私の祖父母ももれなく江戸っ子で、せっかちだしおせっかいだし、独特の江戸ことば?「ひ」を「し」と読む話し方など、特徴的な面が多々ありました。

ただし、それらは江戸っ子とは何ぞやという知識を成長するにつれ耳にする過程で思い至った程度で、当然小さいころから親しんでいる身には何の意識もしていないわけです。ちなみに江戸っ子というと細かい定義づけがあるようですが、よく聞く定義の「3代遡っても江戸生まれ」という点は、母の時点ではクリアしているようですが、その4代前はちと確認が取れません。

そういうわけで、私たちは子供のころからその地域の巨大な祭りで当然子供神輿をかつぎました。近くの美容室で祭りヘアーにセットしてもらって。ぱらりと髪が落ちてくるようではだめで、ピシッとまとめたお団子にはちまき。親族に祭り男がいたので我々の衣装は気合が入っていました。その中で気持ち的にいやいや感の拭えない私たち兄弟(笑)。だって私たちは父が江戸っ子じゃないから江戸っ子じゃないもんね!なんてひねくれてましたが、祭りという刹那的な瞬間に命をかけている様子とか、高揚感を共有できた一瞬とか、何より祖父母の満ち足りた様子や傍観(というか準備担当)を決め込む母自身の神輿を担ぐ声出しが立派(兄弟の練習の横でなぜか発声w)な様子に、冷め切った小学生に何らかの感動を呼び起こしたようで、私は大人になって某下町巨大祭りで「(人がいないので)外部の人も担げる大人神輿」を見つけた瞬間名乗りを上げて担ぐという、意外と祭り女な行動を展開したのは最近、という話はさておき。

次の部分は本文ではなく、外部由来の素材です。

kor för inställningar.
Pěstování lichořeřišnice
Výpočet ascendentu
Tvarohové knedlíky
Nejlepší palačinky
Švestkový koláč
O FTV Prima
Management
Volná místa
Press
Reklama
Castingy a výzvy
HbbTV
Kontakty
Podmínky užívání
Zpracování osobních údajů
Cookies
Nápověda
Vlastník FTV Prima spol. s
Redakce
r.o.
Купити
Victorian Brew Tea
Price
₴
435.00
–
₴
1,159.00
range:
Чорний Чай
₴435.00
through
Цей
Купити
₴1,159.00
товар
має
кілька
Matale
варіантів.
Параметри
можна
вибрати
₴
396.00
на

近くのターミナル駅で起きた事件を知らせるテレビニュースの端に野次馬しにきた祖父が映り込んでいたり、大火事が起きたスーパーには当然偵察に行ったり、仕事に厳しく、仕事中に話しかけると怒られたり、祖父に関しては断片的に色々なエピソードが思い浮かびますが、近所に女手で切り盛りしている店があると、何かと気にかけ、フォローしていた話を聞くと、人情の人だなぁと思う訳です。

 

一軒に4家族

祖父母が他界した後は、祖父母の家はリフォームされ、親族が住んでいます。たまに聞く母親の思い出話から、昭和30年代のリアルな住環境を知りました。それは、一軒に4家族が住んでいたということです。

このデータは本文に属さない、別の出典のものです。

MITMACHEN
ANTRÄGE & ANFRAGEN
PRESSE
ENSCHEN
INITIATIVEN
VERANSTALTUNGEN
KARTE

私の記憶にある間取りは、1階が工場(ものづくり系)と台所、個室一部屋。急な階段を上がった2階が個室3部屋。そして屋上。

想像がしづらいのですが、2階は3室ある6畳?一間を3家族に貸していたようなのです。

確かに、2階にも炊事ができるスペースがあったと聞いたことがある気がします。

当然、私はその時代を知りません。

母曰く、当時はそれは普通だった模様。

また、部屋を貸していたある一家の奥さんがとても綺麗好きで、掃除を教えてもらったとも言います。

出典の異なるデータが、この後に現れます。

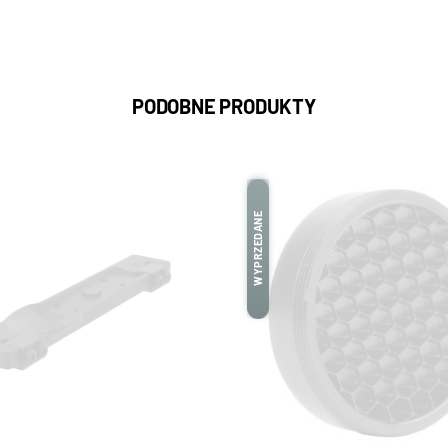
PODOBNE PRODUKTY
WYPRZEDANE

時代は進んで住環境も変わり、こうした時期はそんなに長くなかったようですが、転倒しそうな高さの上がり框、黒光りする玄関から一直線の傾斜が強い階段、命がけの屋上での物干し(笑)など、物件めぐりをする上で遭遇する「昭和の家」の共通項はこの祖父母の家から受けたものが多いように思います。

 

東京の築古物件は決して古民家風の日本家屋ではない

関東でも千葉や埼玉には立派な築100年クラスの古民家がまだ建っていて、その美しい佇まいにはほれぼれします。翻って都内にもあるのでは?なんて調べると、築古物件は意外と10~15坪の戸建て。それは、長屋です!なかなかシャビーでスパイシーな雰囲気漂います。もちろん、お屋敷街は別ですよ。エリアによっては築戦前でも億単位で取引されているようで(土地が広いので)。庶民には縁がありません。

また、狭小物件は長屋はじめ再建築不可のことが多く容易に手を出しづらい。こんなところも空き家が多くなる要因になっているのかもしれません。